Quand présenter les films de Robert Bresson dans la capitale libanaise se révèle l’occasion d’en découvrir les enjeux contemporains les plus brûlants.
Il y a de par le monde des escouades de gens enthousiastes, déterminés, laborieux, qui construisent jour après jour la possibilité de rencontres entre des personnes et des œuvres. Les motivations ne sont pas toujours les mêmes, ni les difficultés qu’ils affrontent – mais ces difficultés sont toujours immenses. Je m’honore d’en connaître un assez grand nombre, je me réjouis qu’il en existe d’autres que je n’ai pas encore eu la chance de croiser.
Peu sont aussi actifs, efficaces et généreux que le groupe qui a créé et qui fait vivre à Beyrouth la salle Metropolis, organisant projections, rencontres et débats, distribuant des films qui sans eux n’auraient pas accès aux écrans libanais, accueillant scolaires et universitaires, travaillant avec d’autres groupes plus particulièrement dédiés aux arts plastiques, à la musique, à la littérature, aux nouveaux médias. Le 1er juillet 2006, un groupe de huit activistes de l’action culturelle réunis autour de la belle et énergique Hania Mroué, ouvrait cette salle utopique dans le paysage sinistré de la cinéphilie libanaise. Le 2 juillet, l’aviation israélienne bombardait le pays, et le cinéma devenait refuge pour les victimes de l’attaque.
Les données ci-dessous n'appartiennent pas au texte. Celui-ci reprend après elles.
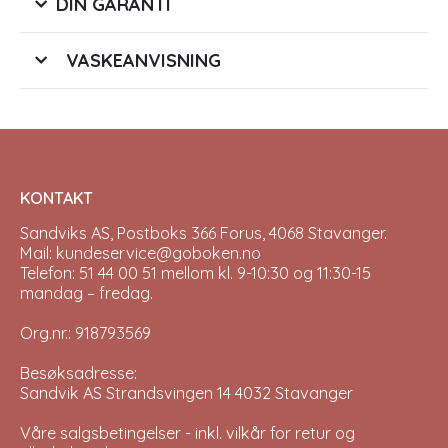
DIN GARANTI
VASKEANVISNING
KONTAKT
Sandviks AS, Postboks 366 Forus, 4068 Stavanger.
Mail: kundeservice@goboken.no
Telefon: 51 44 00 51 mellom kl. 9-10:30 og 11:30-15
mandag – fredag.
Org.nr.: 918793569
Besøksadresse:
Sandvik AS Strandsvingen 14 4032 Stavanger
Våre salgsbetingelser - inkl. vilkår for retur og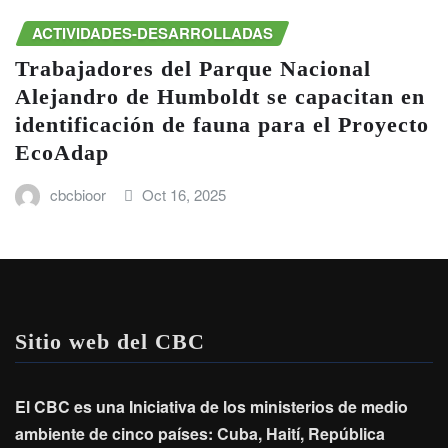
ACTIVIDADES-DESARROLLADAS
Trabajadores del Parque Nacional
Alejandro de Humboldt se capacitan en
identificación de fauna para el Proyecto
EcoAdap
cbcbioor
Oct 16, 2025
Sitio web del CBC
El CBC es una Iniciativa de los ministerios de medio
ambiente de cinco países: Cuba, Haití, República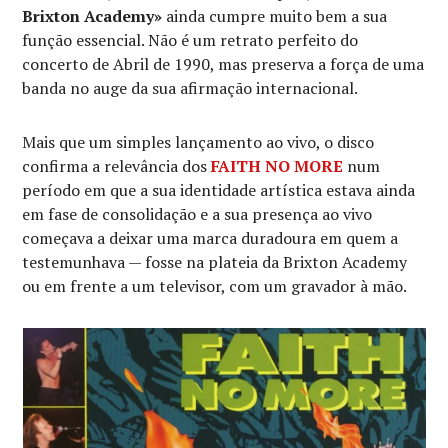
Brixton Academy»
ainda cumpre muito bem a sua
função essencial. Não é um retrato perfeito do
concerto de Abril de 1990, mas preserva a força de uma
banda no auge da sua afirmação internacional.
Mais que um simples lançamento ao vivo, o disco
confirma a relevância dos
FAITH NO MORE
num
período em que a sua identidade artística estava ainda
em fase de consolidação e a sua presença ao vivo
começava a deixar uma marca duradoura em quem a
testemunhava — fosse na plateia da Brixton Academy
ou em frente a um televisor, com um gravador à mão.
Il le resta tant que dura la guerre, puis put enfin commencer son travail. Trois ans plus tard, le Metropolis a quitté le quartier de Hamra pour celui de Ashrafiyeh, il dispose à présent de deux belles salles, d’un foyer avec un bar et d’une petite librairie.
C’est là qu’à l’invitation de Hania et de ses amis, dont les cinéastes Joana Hadjithomas, Khalil Joreige et Ghassan Salhab, je suis venu présenter quelques un des films de l‘intégrale Robert Bresson organisée avec le soutien décisif du Centre culturel français. Moi aussi, comme tout le monde, j’aime bien dire du mal de nos institutions. Et moi aussi, plus que beaucoup, je m’inquiète des réductions drastiques de moyens dont souffrent notamment ceux qui sous l’égide de la diplomatie, se démènent pour accompagner les projets culturels dans le monde entier. Alors je peux aussi dire que, dans des difficultés croissantes, il y a encore sur place beaucoup de gens qui font un travail admirable, peu ou pas reconnu. A Beyrouth, entre autres.
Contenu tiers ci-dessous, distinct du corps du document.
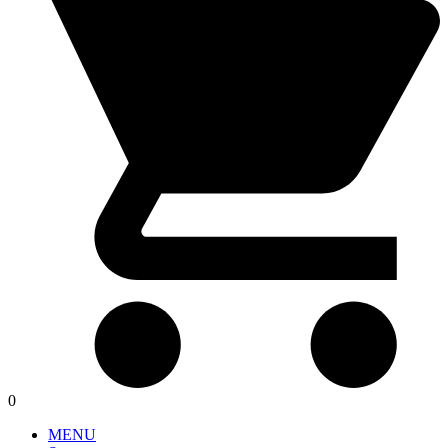
0
MENU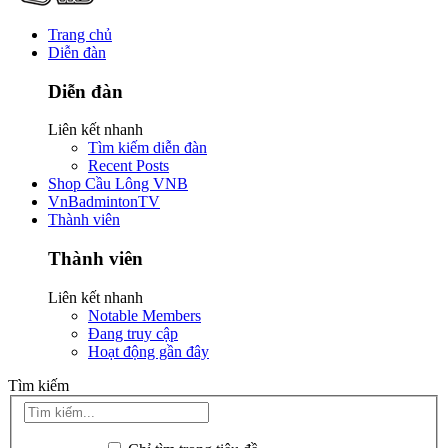
Trang chủ
Diễn đàn
Diễn đàn
Liên kết nhanh
Tìm kiếm diễn đàn
Recent Posts
Shop Cầu Lông VNB
VnBadmintonTV
Thành viên
Thành viên
Liên kết nhanh
Notable Members
Đang truy cập
Hoạt động gần đây
Tìm kiếm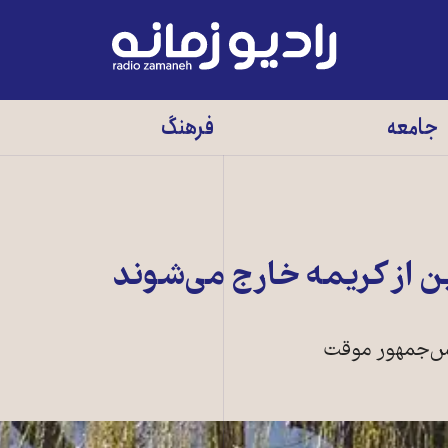
رادیو
زمانه
-
جامعه
فرهنگ
به
صفحه
اصلی
ن از کریمه خارج می‌شوند
ئيس‌جمهور موقت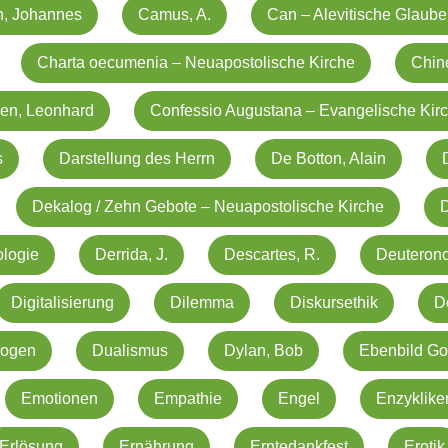
n, Johannes
Camus, A.
Can – Alevitische Glaub
Charta oecumenia – Neuapostolische Kirche
Chin
en, Leonhard
Confessio Augustana – Evangelische Kir
s
Darstellung des Herrn
De Botton, Alain
Dekalog / Zehn Gebote – Neuapostolische Kirche
logie
Derrida, J.
Descartes, R.
Deuteron
Digitalisierung
Dilemma
Diskursethik
D
rogen
Dualismus
Dylan, Bob
Ebenbild Go
Emotionen
Empathie
Engel
Enzyklike
Erlösung
Ernährung
Erntedankfest
Erotik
Jany Holt dans Les Anges du péché
Trois soirs de suite, devant des salles combles, j’ai donc présenté les trois premiers longs métrages de Bresson, Les Anges du péché, Les Dames du Bois de Boulogne, Le Journal d’un curé de campagne, exactement le genre d’œuvres que des bons esprits sûrs d’eux-mêmes réputent aujourd’hui incapables d’attirer un public. Une majorité de très jeunes gens composait ces publics, et celui qui a participé à la conversation d’une 1h30 à propos de l’œuvre de Bresson que j’ai eu avec Ghassan Salhab, cinéphile émérite autant que cinéaste important.
Bresson à Beyrouth… Je n’y avais pas du tout songé en venant. J’irais n’importe où parler des films de Robert Bresson. Et chaque fois que je le pourrai je répondrai à une invitation des amis de Metropolis. Alors pour Bresson, c’était une évidence. C’est seul sur la scène à l’orée de ces trois œuvres dont deux ont un rapport explicite à la religion, et à propos d’un cinéaste dont la foi fut un puissant moteur de son inspiration, que j’ai réalisé combien parler de Bresson au Liban, au Moyen-Orient, prenait une dimension particulière. Dans ce pays et cette région où la religion est au cœur de conflits toujours actifs, conflits sanglants dont les traces matérielles et les effets psychologiques demeurent si sensibles, conflits toujours prêts à s’embraser, évoquer les thèmes religieux à partir de l’œuvre de Bresson peut sembler délicat, ou en porte-à-faux.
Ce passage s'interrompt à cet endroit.